The Franciscan order of grey robed monks had a lot of influence before the dissolution of the monasteries and it’s this part of its history that lingers. Gentleman ghost writer Peter Underwood records, in his book ‘ Haunted London’, that a russet-robed monk haunted here, walking barefoot in the “early hours of misty autumn mornings”. The Franciscan’s wore russet-red robes on arrival in England before reverting to their traditional grey garb.
He is the only peaceful ghost here. Elizabeth Barton, the ‘holy maid of Kent’ was a nun who had started having prophetic visions in 1525. Her prophecy and enthusiastic Catholicism made her popular until she made the mistake of predicting the death of Henry VIII after he broke with Rome. Henry lived and Elizabeth was hanged at Tyburn for treason and buried at Greyfriars. Her ghost roams “wild and restless” around the remains of the graveyard.
Pre-Henry VIII Greyfriars was a popular place for monarchs to rest, some with alleged sex lives more varied and hectic than Henry’s. Isabella of France is buried here holding the heart of her king, Edward II. She couldn’t get hold of much else of him as he was, apparently, an enthusiastic bisexual philander. Isabella, with her lover Roger Mortimer, staged a coup and the legend (or 'old, old conspiracy theory' as some legends are) tells of Isabella having Edward murdered by ordering a red hot poker to be shoved up one of the many places a red hot poker shouldn’t go, burning his “inner portions beyond the intestines”.
Homophobic hate-crime or act of passion? Her ghost haunts Greyfriars so perhaps you could ask her yourself. Richard Jones’s ‘Walking Haunted London’ reports that she clutches Edward’s ghost heart as she “flits amongst the trees and bushes”.
The ghost of Lady Alice (or Agnes) Hungerford also haunts Greyfriars. She only poisoned her husband before being hanged in 1523 and deposited in to Greyfriars graveyard. A watchman recognised her ghost one summer evening from her dignity and beauty but also her arrogant attitude. He was so scared he fled and gave up his job. “He had seen enough of the ghosts,” Underwood writes, “and he saw only one.”

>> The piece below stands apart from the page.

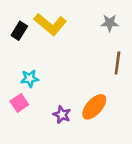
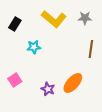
yellow L-shape: (50, 24) -> (54, 19), moved
cyan star: (30, 78) -> (34, 47), moved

But in ‘Walking Haunted London’ and JA Brook’s ‘Ghosts of London’ Alice and Isabella’s haughty, husband-slaughtering ghosts met within Greyfriars and a night watchman got ‘caught in the midst’ of their fight. He, according to Jones, fled and gave up his job ‘without pay’. Whether he the same apocryphal watchman that Underwood mentions or Greyfriars is not the place to loiter at night, Fortean London does not know as present. We merely recommend Greyfriars as a fine place to have lunch but maybe not a midnight snack.